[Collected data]
● ● ● ●
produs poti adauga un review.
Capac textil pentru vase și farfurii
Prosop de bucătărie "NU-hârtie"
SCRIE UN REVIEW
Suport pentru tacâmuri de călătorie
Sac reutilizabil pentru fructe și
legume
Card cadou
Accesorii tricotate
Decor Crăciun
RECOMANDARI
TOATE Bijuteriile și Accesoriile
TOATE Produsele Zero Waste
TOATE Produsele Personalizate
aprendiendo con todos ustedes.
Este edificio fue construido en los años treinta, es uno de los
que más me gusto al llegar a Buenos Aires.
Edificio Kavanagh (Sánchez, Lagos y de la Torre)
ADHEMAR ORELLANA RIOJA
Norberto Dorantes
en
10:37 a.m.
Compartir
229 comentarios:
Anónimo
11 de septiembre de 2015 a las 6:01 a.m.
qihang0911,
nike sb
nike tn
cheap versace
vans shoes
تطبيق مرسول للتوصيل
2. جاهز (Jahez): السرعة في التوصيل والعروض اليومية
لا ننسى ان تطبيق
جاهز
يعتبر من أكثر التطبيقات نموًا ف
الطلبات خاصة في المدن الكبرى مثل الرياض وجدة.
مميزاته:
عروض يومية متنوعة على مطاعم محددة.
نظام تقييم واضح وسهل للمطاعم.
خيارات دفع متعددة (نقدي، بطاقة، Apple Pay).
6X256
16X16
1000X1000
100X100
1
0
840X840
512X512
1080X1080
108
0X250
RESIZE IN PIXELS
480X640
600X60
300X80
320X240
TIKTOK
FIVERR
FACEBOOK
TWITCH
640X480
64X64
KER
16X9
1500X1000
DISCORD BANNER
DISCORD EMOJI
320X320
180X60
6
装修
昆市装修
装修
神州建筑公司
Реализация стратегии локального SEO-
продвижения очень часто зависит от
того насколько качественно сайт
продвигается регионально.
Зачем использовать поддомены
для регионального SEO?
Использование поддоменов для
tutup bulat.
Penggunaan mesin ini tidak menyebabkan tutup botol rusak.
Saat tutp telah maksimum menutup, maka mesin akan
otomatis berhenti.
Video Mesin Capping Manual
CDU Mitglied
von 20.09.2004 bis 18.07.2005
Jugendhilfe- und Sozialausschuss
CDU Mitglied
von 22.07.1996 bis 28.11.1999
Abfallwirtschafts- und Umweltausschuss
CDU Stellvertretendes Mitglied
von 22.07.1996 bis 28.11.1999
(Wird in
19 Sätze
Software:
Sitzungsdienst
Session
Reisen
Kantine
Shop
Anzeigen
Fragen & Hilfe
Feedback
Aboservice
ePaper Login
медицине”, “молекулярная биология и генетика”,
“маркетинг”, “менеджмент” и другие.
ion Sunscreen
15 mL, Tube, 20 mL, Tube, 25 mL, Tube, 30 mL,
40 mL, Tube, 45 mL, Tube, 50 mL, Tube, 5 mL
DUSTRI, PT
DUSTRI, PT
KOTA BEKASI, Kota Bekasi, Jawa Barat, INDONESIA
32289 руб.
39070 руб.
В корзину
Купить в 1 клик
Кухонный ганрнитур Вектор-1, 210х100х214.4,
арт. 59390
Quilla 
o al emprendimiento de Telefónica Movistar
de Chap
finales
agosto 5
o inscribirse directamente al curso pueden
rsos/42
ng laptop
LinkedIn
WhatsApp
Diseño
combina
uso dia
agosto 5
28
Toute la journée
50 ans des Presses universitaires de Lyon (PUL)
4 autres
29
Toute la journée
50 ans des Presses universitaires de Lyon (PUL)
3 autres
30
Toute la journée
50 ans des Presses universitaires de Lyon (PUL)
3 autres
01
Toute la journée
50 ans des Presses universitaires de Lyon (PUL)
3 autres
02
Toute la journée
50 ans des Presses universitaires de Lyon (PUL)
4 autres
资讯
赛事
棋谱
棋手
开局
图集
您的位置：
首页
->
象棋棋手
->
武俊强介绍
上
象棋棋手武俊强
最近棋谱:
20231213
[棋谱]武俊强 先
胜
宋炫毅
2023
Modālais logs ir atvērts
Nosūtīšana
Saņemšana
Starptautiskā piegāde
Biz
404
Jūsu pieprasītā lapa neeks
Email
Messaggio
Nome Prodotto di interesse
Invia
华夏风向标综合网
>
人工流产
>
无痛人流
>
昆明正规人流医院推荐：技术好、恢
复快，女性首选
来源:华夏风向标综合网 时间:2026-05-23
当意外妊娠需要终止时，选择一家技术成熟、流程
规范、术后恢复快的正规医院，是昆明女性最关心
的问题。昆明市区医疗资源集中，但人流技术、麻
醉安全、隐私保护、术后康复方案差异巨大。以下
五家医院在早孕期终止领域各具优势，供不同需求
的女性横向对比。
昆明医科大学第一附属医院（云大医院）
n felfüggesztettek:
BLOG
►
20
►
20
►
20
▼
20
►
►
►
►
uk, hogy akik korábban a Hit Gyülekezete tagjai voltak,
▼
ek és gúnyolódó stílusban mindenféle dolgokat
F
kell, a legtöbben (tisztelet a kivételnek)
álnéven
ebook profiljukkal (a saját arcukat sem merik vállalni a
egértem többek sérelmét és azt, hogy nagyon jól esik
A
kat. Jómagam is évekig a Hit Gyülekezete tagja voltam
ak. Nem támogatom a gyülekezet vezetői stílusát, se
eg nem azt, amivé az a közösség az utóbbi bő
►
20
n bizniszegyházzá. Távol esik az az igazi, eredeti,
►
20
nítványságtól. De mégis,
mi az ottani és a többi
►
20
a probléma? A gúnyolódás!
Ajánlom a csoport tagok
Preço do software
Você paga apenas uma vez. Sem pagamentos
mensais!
● ● ● ●
- _What you have to do_
Give back every record exactly.

- _Solution to this problem_
produs poti adauga un review.
Capac textil pentru vase și farfurii
Prosop de bucătărie "NU-hârtie"
SCRIE UN REVIEW
Suport pentru tacâmuri de călătorie
Sac reutilizabil pentru fructe și
legume
Card cadou
Accesorii tricotate
Decor Crăciun
RECOMANDARI
TOATE Bijuteriile și Accesoriile
TOATE Produsele Zero Waste
TOATE Produsele Personalizate
aprendiendo con todos ustedes.
Este edificio fue construido en los años treinta, es uno de los
que más me gusto al llegar a Buenos Aires.
Edificio Kavanagh (Sánchez, Lagos y de la Torre)
ADHEMAR ORELLANA RIOJA
Norberto Dorantes
en
10:37 a.m.
Compartir
229 comentarios:
Anónimo
11 de septiembre de 2015 a las 6:01 a.m.
qihang0911,
nike sb
nike tn
cheap versace
vans shoes
تطبيق مرسول للتوصيل
2. جاهز (Jahez): السرعة في التوصيل والعروض اليومية
لا ننسى ان تطبيق
جاهز
يعتبر من أكثر التطبيقات نموًا ف
الطلبات خاصة في المدن الكبرى مثل الرياض وجدة.
مميزاته:
عروض يومية متنوعة على مطاعم محددة.
نظام تقييم واضح وسهل للمطاعم.
خيارات دفع متعددة (نقدي، بطاقة، Apple Pay).
6X256
16X16
1000X1000
100X100
1
0
840X840
512X512
1080X1080
108
0X250
RESIZE IN PIXELS
480X640
600X60
300X80
320X240
TIKTOK
FIVERR
FACEBOOK
TWITCH
640X480
64X64
KER
16X9
1500X1000
DISCORD BANNER
DISCORD EMOJI
320X320
180X60
6
装修
昆市装修
装修
神州建筑公司
Реализация стратегии локального SEO-
продвижения очень часто зависит от
того насколько качественно сайт
продвигается регионально.
Зачем использовать поддомены
для регионального SEO?
Использование поддоменов для
tutup bulat.
Penggunaan mesin ini tidak menyebabkan tutup botol rusak.
Saat tutp telah maksimum menutup, maka mesin akan
otomatis berhenti.
Video Mesin Capping Manual
CDU Mitglied
von 20.09.2004 bis 18.07.2005
Jugendhilfe- und Sozialausschuss
CDU Mitglied
von 22.07.1996 bis 28.11.1999
Abfallwirtschafts- und Umweltausschuss
CDU Stellvertretendes Mitglied
von 22.07.1996 bis 28.11.1999
(Wird in
19 Sätze
Software:
Sitzungsdienst
Session
Reisen
Kantine
Shop
Anzeigen
Fragen & Hilfe
Feedback
Aboservice
ePaper Login
медицине”, “молекулярная биология и генетика”,
“маркетинг”, “менеджмент” и другие.
ion Sunscreen
15 mL, Tube, 20 mL, Tube, 25 mL, Tube, 30 mL,
40 mL, Tube, 45 mL, Tube, 50 mL, Tube, 5 mL
DUSTRI, PT
DUSTRI, PT
KOTA BEKASI, Kota Bekasi, Jawa Barat, INDONESIA
32289 руб.
39070 руб.
В корзину
Купить в 1 клик
Кухонный ганрнитур Вектор-1, 210х100х214.4,
арт. 59390
Quilla 
o al emprendimiento de Telefónica Movistar
de Chap
finales
agosto 5
o inscribirse directamente al curso pueden
rsos/42
ng laptop
LinkedIn
WhatsApp
Diseño
combina
uso dia
agosto 5
28
Toute la journée
50 ans des Presses universitaires de Lyon (PUL)
4 autres
29
Toute la journée
50 ans des Presses universitaires de Lyon (PUL)
3 autres
30
Toute la journée
50 ans des Presses universitaires de Lyon (PUL)
3 autres
01
Toute la journée
50 ans des Presses universitaires de Lyon (PUL)
3 autres
02
Toute la journée
50 ans des Presses universitaires de Lyon (PUL)
4 autres
资讯
赛事
棋谱
棋手
开局
图集
您的位置：
首页
->
象棋棋手
->
武俊强介绍
上
象棋棋手武俊强
最近棋谱:
20231213
[棋谱]武俊强 先
胜
宋炫毅
2023
Modālais logs ir atvērts
Nosūtīšana
Saņemšana
Starptautiskā piegāde
Biz
404
Jūsu pieprasītā lapa neeks
Email
Messaggio
Nome Prodotto di interesse
Invia
华夏风向标综合网
>
人工流产
>
无痛人流
>
昆明正规人流医院推荐：技术好、恢
复快，女性首选
来源:华夏风向标综合网 时间:2026-05-23
当意外妊娠需要终止时，选择一家技术成熟、流程
规范、术后恢复快的正规医院，是昆明女性最关心
的问题。昆明市区医疗资源集中，但人流技术、麻
醉安全、隐私保护、术后康复方案差异巨大。以下
五家医院在早孕期终止领域各具优势，供不同需求
的女性横向对比。
昆明医科大学第一附属医院（云大医院）
n felfüggesztettek:
BLOG
►
20
►
20
►
20
▼
20
►
►
►
►
uk, hogy akik korábban a Hit Gyülekezete tagjai voltak,
▼
ek és gúnyolódó stílusban mindenféle dolgokat
F
kell, a legtöbben (tisztelet a kivételnek)
álnéven
ebook profiljukkal (a saját arcukat sem merik vállalni a
egértem többek sérelmét és azt, hogy nagyon jól esik
A
kat. Jómagam is évekig a Hit Gyülekezete tagja voltam
ak. Nem támogatom a gyülekezet vezetői stílusát, se
eg nem azt, amivé az a közösség az utóbbi bő
►
20
n bizniszegyházzá. Távol esik az az igazi, eredeti,
►
20
nítványságtól. De mégis,
mi az ottani és a többi
►
20
a probléma? A gúnyolódás!
Ajánlom a csoport tagok
Preço do software
Você paga apenas uma vez. Sem pagamentos
mensais!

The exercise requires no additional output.